18 February 2021, The Tablet

It must have been enclosed stoves that thawed the limbs of churchgoers

It must have been enclosed stoves that thawed the limbs of churchgoers

Westminster City Council is selling off street signs. Abbey Road is expected to go for £2,000, but there’s also one from the street in which Westminster Cathedral stands, Ambrosden Avenue: estimate £80-£120.

In Hitchcock’s 1940 film Foreign Correspondent, a shot from the cathedral campanile (from which a man plunges to his death) shows a sign for Ambrosden Avenue, and a line of coalhole covers supplying the mansion flats that poured forth smoke day and night to obscure with soot the stripy white and red of the tower.

The sign on the cathedral side of the road figures in a shot of two nuns of the Daughters of Charity with their extra­ordinarily exuberant wimples, at the usual entrance to the place at that time.
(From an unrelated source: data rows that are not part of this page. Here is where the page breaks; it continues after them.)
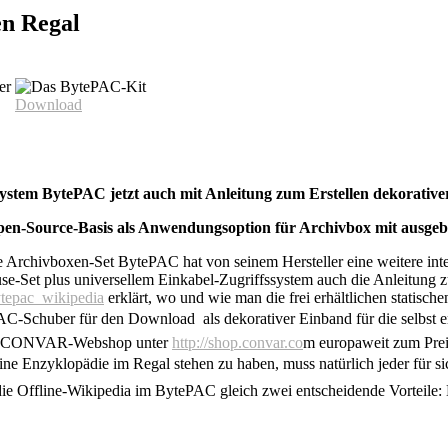
en Regal
Download
tem BytePAC jetzt auch mit Anleitung zum Erstellen dekorativer
en-Source-Basis als Anwendungsoption für Archivbox mit ausgebau
e Archivboxen-Set BytePAC hat von seinem Hersteller eine weitere in
Set plus universellem Einkabel-Zugriffssystem auch die Anleitung zur 
ytepac_wikipedia
erklärt, wo und wie man die frei erhältlichen statisch
PAC-Schuber für den Download  als dekorativer Einband für die selbst 
 den CONVAR-Webshop unter
http://shop.convar.co
m europaweit zum Preis
 eine Enzyklopädie im Regal stehen zu haben, muss natürlich jeder für 
ie Offline-Wikipedia im BytePAC gleich zwei entscheidende Vorteile: 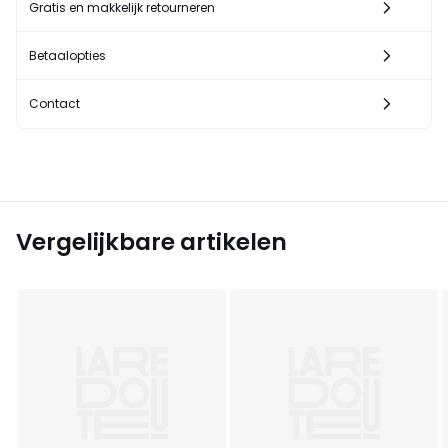
Gratis en makkelijk retourneren
Betaalopties
Contact
Vergelijkbare artikelen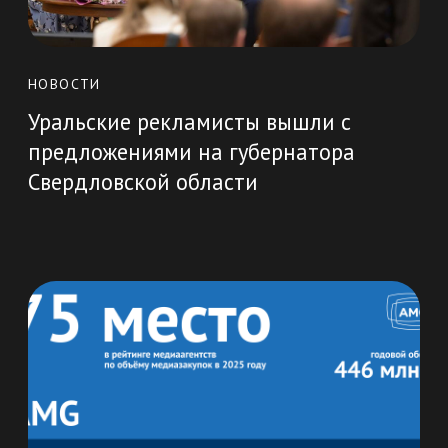
нажмите на логотип, чтобы увидеть
впечатления наших клиентов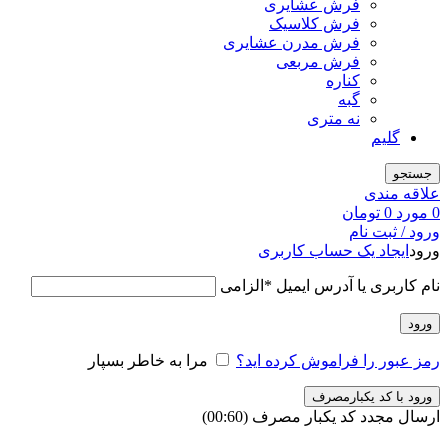
فرش عشایری
فرش کلاسیک
فرش مدرن عشایری
فرش مربعی
کناره
گبه
نه متری
گلیم
جستجو
علاقه مندی
0
مورد
0
تومان
ورود / ثبت نام
ورود
ایجاد یک حساب کاربری
نام کاربری یا آدرس ایمیل
*
الزامی
ورود
رمز عبور را فراموش کرده اید؟
مرا به خاطر بسپار
ورود با کد یکبارمصرف
ارسال مجدد کد یکبار مصرف
(00:
60
)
Above that side doorway, two years after Hitchcock’s Requiem Mass at the cathedral in 1980, a mosaic tympanum of lettering was made, to mark the visit of Pope John Paul II. It was designed by the epigrapher and friend of David Jones, Nicolete Gray: “Porta sis ostium pacificum per eum qui se ostium appellavit, Jesum Christum” – “May this door be the gate of peace through him who called himself the gate, Jesus Christ.” That doorway is now blocked up to accommodate a gift shop, so I’m not sure with what degree of irony the inscription should be taken.